Topic: Slowness in converting an array of pairs to a HashMap


Anand Rao Tadipatri (Oct 12 2024 at 09:43):

I have some code for converting an array of pairs into a HashMap that seems unreasonably slow to me. Here is an #mwe:

import Lean

def generateCache {α β} [BEq α] [Hashable α] (results : Array (α × β)) (capacity := 8) : Std.HashMap α (Array β) :=
  results.foldl (init := Std.HashMap.empty (capacity := capacity)) fun map fst, snd 
    match map[fst]? with
    | some arr =>
      let map := map.erase fst
      map.insert fst (arr.push snd)
    | none => map.insert fst #[snd]

def dummyData (n : Nat) : Array (String × String) := Id.run do
  let mut arr := #[]
  for i in [0:n] do
    for j in [0:n] do
      arr := arr.push (s!"Key{i}", s!"Value{j}")
  return arr

-- slower than expected
/-
122511589|Starting ...
122511589|Generated data ...
122516170|Generated cache of size 750 ...
-/
#eval show IO _ from do
  IO.println s!"{← IO.monoMsNow}|Starting ..."
  let data := dummyData 750
  IO.println s!"{← IO.monoMsNow}|Generated data ..."
  let cache := generateCache (capacity := 2048) data
  IO.println s!"{← IO.monoMsNow}|Generated cache of size {cache.size} ..."

Is this kind of slowdown to be expected while converting between the datastructures? I'd appreciate any feedback in optimizing this code to reduce its runtime.

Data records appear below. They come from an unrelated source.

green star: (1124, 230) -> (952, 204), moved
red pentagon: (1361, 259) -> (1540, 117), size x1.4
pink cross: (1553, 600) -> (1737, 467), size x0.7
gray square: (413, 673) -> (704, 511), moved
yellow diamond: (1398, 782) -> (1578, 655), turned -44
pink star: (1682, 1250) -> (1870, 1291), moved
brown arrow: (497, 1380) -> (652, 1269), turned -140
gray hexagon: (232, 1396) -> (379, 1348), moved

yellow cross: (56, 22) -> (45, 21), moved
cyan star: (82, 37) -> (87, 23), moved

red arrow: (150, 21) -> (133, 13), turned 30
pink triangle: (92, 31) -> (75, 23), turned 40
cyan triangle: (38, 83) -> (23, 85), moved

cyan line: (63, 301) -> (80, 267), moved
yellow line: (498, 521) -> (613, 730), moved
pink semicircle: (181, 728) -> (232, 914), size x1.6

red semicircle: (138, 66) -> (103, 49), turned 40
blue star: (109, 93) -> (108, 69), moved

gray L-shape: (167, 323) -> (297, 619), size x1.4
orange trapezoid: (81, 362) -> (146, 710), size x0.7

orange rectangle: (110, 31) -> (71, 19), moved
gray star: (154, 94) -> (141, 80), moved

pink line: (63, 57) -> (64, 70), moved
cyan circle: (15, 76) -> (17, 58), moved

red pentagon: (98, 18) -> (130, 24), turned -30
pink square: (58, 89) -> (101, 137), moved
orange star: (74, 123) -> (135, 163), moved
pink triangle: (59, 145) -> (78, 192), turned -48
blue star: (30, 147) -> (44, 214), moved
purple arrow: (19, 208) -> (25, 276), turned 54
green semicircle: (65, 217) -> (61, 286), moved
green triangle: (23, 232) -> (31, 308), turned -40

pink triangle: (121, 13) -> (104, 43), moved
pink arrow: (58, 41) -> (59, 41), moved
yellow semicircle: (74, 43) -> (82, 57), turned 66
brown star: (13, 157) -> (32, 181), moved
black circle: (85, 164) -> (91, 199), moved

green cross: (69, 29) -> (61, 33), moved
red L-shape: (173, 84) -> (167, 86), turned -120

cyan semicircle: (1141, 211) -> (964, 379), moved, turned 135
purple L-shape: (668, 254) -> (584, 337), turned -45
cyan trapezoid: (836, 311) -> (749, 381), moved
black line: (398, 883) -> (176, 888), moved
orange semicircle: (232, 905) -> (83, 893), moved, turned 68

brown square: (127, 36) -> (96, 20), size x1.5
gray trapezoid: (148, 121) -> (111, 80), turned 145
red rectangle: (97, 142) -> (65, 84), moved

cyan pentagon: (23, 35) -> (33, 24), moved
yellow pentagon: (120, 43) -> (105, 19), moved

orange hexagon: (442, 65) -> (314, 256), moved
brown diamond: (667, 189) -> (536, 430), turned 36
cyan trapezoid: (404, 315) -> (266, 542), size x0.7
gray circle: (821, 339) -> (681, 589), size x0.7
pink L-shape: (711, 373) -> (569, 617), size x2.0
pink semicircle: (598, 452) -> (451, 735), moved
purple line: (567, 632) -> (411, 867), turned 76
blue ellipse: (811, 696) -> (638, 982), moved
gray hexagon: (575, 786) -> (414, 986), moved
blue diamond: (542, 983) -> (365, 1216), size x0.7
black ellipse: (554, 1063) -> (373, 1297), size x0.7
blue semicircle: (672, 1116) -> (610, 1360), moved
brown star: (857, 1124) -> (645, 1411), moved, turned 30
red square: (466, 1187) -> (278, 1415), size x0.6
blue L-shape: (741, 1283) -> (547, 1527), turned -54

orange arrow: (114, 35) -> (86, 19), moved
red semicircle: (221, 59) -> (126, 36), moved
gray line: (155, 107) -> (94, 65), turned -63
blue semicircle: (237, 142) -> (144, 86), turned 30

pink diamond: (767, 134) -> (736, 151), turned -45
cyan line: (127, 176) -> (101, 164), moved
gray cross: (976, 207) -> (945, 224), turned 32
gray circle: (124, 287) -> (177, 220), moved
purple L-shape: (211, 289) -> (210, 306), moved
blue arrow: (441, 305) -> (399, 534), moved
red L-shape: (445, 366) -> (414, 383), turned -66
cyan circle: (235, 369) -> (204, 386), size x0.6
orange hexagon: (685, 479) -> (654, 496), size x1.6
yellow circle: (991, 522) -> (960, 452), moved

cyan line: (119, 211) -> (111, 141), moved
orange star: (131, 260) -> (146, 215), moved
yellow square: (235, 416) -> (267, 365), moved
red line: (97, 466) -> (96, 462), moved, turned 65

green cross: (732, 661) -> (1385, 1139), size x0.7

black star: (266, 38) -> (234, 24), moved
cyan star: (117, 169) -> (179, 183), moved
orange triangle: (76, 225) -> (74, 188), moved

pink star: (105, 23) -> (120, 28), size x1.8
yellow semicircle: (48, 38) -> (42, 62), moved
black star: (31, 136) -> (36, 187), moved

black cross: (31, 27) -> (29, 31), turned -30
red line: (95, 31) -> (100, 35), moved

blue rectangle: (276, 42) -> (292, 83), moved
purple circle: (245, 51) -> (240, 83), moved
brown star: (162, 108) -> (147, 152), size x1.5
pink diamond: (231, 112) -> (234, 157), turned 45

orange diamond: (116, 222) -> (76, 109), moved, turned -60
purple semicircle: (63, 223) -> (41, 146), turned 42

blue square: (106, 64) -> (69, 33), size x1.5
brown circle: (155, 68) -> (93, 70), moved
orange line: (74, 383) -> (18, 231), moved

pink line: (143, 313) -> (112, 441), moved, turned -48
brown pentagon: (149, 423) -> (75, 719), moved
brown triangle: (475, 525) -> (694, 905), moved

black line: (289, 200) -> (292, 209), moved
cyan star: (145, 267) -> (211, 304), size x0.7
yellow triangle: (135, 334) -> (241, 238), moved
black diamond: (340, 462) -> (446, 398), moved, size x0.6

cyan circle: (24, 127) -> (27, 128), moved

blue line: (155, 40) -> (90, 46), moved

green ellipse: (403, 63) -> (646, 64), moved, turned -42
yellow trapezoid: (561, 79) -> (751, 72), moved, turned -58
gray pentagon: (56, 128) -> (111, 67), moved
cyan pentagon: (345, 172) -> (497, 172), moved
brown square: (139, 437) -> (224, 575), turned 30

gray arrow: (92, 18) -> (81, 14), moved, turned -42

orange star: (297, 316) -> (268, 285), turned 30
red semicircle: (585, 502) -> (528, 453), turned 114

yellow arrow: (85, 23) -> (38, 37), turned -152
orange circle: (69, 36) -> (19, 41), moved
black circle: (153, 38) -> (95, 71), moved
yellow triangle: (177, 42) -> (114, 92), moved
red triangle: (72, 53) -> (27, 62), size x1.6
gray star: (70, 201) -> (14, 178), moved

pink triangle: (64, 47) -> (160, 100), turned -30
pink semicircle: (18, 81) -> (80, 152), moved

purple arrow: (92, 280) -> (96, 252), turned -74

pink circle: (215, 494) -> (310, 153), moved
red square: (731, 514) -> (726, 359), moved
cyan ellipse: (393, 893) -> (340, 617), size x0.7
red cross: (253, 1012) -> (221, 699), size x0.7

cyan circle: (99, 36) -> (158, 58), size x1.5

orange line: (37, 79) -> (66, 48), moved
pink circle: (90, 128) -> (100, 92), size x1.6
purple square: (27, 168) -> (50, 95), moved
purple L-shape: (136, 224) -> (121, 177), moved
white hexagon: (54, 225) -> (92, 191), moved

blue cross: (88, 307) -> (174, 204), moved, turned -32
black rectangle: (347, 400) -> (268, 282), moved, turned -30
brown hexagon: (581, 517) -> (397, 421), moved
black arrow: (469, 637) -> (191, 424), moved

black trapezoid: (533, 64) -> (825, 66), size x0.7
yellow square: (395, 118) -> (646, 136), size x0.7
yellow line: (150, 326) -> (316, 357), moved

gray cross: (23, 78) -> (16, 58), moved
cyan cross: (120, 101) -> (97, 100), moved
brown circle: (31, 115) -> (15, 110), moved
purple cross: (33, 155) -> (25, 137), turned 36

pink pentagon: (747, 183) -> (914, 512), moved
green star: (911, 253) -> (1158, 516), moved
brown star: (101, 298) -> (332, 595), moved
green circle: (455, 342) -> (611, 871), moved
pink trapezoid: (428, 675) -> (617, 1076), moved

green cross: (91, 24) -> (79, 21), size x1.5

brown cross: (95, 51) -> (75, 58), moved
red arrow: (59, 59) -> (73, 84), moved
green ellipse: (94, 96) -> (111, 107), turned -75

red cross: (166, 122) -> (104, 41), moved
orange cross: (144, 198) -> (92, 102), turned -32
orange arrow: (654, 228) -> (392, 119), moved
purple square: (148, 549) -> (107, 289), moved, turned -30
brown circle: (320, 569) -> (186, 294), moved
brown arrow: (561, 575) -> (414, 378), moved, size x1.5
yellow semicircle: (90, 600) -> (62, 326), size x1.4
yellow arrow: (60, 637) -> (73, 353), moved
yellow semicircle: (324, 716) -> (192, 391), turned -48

Henrik Böving (Oct 12 2024 at 10:01):

There's no need to do map.erase and then map.insert for the same value, only do map.insert

Henrik Böving (Oct 12 2024 at 10:04):

But the operation that you actually want to use here is modify which doesn't exist yet unfortunately

Henrik Böving (Oct 12 2024 at 10:04):

(which is my fault)

Anand Rao Tadipatri (Oct 12 2024 at 11:00):

Okay, thanks for the clarification.


Last updated: May 02 2025 at 03:31 UTC